European ministers to urge Gaza truce

PARIS (AFP) — European Union foreign ministers meeting in Paris on Tuesday are to appeal for an immediate ceasefire in the conflict between Israel and the Palestinian Islamist movement Hamas, officials said.

The EU has so far been divided in a response. Germany's Chancellor Angela Merkel has squarely blamed Hamas for the violence, while Paris and London have called for both sides to halt their attacks.

In what will almost certainly be France's last act before the rotating EU presidency passes to the Czech Republic, Foreign Minister Bernard Kouchner was to invite his 26 European colleagues to issue a joint demand for a truce, his ministry said.

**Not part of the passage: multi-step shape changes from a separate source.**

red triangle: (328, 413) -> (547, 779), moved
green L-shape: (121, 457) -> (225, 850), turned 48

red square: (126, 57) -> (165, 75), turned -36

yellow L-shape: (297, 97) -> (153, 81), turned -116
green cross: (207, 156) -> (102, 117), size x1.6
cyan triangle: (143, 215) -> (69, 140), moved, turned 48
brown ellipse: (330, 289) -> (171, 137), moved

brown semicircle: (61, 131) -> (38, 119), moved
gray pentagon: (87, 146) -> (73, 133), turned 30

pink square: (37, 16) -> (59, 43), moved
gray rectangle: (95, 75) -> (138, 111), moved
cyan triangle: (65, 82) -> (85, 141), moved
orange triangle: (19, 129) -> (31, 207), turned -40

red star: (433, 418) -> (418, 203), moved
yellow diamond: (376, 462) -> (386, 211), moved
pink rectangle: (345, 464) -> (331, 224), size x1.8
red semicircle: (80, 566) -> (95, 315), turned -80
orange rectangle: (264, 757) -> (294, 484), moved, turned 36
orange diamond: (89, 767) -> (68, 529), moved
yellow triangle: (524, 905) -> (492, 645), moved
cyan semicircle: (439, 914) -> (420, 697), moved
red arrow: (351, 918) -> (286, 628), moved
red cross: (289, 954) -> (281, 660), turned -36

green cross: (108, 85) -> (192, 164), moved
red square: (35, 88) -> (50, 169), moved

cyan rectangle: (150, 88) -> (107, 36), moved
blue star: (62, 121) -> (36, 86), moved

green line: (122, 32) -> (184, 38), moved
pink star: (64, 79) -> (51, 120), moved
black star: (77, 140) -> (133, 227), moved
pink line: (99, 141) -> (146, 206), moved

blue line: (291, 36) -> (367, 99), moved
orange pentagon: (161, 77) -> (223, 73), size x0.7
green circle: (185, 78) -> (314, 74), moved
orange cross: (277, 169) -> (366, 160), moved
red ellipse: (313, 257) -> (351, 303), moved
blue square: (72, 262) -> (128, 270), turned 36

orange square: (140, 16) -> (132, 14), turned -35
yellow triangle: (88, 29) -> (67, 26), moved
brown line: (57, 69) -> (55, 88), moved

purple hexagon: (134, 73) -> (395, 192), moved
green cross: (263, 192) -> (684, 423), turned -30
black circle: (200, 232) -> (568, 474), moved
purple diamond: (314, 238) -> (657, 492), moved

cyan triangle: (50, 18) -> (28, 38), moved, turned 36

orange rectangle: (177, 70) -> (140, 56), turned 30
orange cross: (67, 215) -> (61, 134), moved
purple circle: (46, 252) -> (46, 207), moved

The ministers will call for an immediate halt to both Israeli strikes and Hamas rocket attacks, according to a Paris-based diplomat.

The EU could also propose measures to help calm tempers, including a revival of a suspended EU observer mission to the Rafah border crossing between Gaza and Egypt, the official said.

Egypt has temporarily opened the checkpoint to allow wounded Palestinians out of Gaza, but Europe would like to oversee a more permanent arrangement to allow in aid and end the Hamas-controlled territory's isolation.

With the agreement of the two sides, EU observers could oversee the reopening of the border to normal traffic and end the siege, which exacerbated the humanitarian situation even before the recent fighting.

This mission could eventually extend to Israel's closed border crossings with the Palestinian enclave, in order to build trust and persuade Israel to scale back its own blockade, the diplomat said.

The ministerial meeting was to begin at 6.30pm (1730 GMT) at the French foreign ministry, and be followed by a joint communique, officials said.

On Sunday, France and other EU members supported a UN Security Council non-binding statement calling for "an immediate halt to all violence" in Gaza and urging the parties "to stop immediately all military activities."

But Hamas has kept up firing rockets into Israel and Israeli Prime Minister Ehud Olmert warned that the four-day-old bombardment of Gaza was the "the first of several stages" of the offensive.

The blitz has killed at least 360 Palestinians and wounded 1,690, according to medics. At least 57 of the dead are civilians, according to the UN.

Palestinian militants have fired more than 250 rockets into Israel from Gaza since Saturday, killing four people -- three civilians and one soldier -- and wounding several dozen others, according to Israeli medics.

On Monday, France renewed its own appeal for a ceasefire, and offered to increase its own shipments of aid to Gaza's beleaguered and overcrowded population of 1.5 million Palestinians.

"France and the European Union, who are already the major humanitarian and economic donors to the population of Gaza, are ready to increase their aid in response to the emergency," said foreign ministry spokesman Romain Nadal.

The crisis erupted on December 19 when a six-month old ceasefire between Hamas and Israel expired. The Palestinian group refused to renew the truce, and stepped up rocket attacks on Israeli civilian targets.

In response, Israeli bombers and attack helicopters pounded Hamas targets in Gaza, and tanks and armoured personnel carriers have massed on its border.

On Monday, Defence Minister Ehud Barak declared that Israel was in an "all-out war" with Hamas and deputy army chief Brigadier General Dan Harel vowed that not a single Hamas building would be left standing.

The United States has supported Israel's right to defend itself, but did not oppose the carefully-worded UN Security Council resolution calling for a truce.